Глядя на то, как Эльстер танцует с принцем, Одилия почувствовала, как ее сердце сжалось от боли. Она не знала, что делать, чтобы страдание отступило, – плакать или кричать. Но когда она приблизилась к ним, ей стало легче.
– Так ты об этом предупреждала меня в карете? Это твой выбор? – спросила Одилия.
Эльстер кивнула, но руки ее, обнимавшие принца за шею, опустились.
Слова rara lingua слетели с губ Одилии, как шипение, и лишили девушку человеческого обличья. Разгоряченные щеки Одилии были мокры – возможно от слез. Она позвала отца: пусть лебедя отнесут за ноги на кухню и запекут для принца в слоеном штруделе.
Филин
Влетев в окно в облике ушастого филина, фон Ротбарт решил напугать дворян леденящим душу воплем. Он знал, что грозный вид внушает уважение. Но в бальной зале царила такая какофония – придворные вскрикивали, гвардейцы рявкали, оркестр пытался сыграть что-нибудь веселенькое, – что от его воя в обморок упало всего три человека.
Фон Ротбарт примостился на высокой спинке стула у почетного стола.
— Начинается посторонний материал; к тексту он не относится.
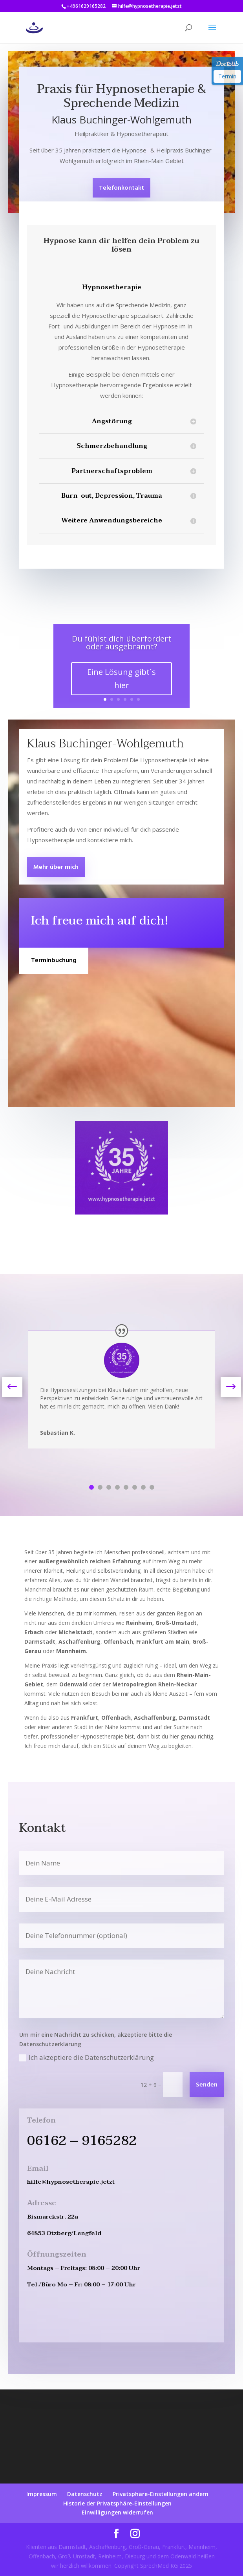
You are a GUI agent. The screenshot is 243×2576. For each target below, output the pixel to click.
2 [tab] (100, 1487)
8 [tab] (152, 1487)
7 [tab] (143, 1487)
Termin (227, 76)
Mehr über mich (56, 867)
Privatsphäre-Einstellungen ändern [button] (160, 2494)
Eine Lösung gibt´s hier (121, 679)
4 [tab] (117, 1487)
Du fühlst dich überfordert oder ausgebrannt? (121, 642)
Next (224, 1387)
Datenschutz (84, 2494)
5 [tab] (126, 1487)
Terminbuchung (54, 960)
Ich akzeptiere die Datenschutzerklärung (86, 2057)
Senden (206, 2085)
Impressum (41, 2494)
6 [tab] (134, 1487)
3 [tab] (108, 1487)
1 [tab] (91, 1487)
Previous (18, 1387)
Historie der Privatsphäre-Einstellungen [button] (117, 2503)
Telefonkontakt (121, 188)
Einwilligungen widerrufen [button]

Одним движением плеч он сбросил свою мантию из перьев и уселся, положив ноги на скатерть, а сапоги в блюдо с тушеной кабанятиной.
– Полагаю, что псовая охота – забава, вполне приличествующая царственным вырожденцам.
Но его никто не слушал.
Он подумал, не залезть ли на стол, однако после каждого превращения колени давали о себе знать острой болью. Как и спина. Вместо этого он протолкнулся через толпу к дальнему концу стола, где, похоже, находился центр переполоха.
Такого зрелища он никак не ожидал: заплаканная Одилия в кольце взведенных мушкетов! Гвардейцы тряслись от страха. Принц кричал на нее. Король дергал сына за рукав.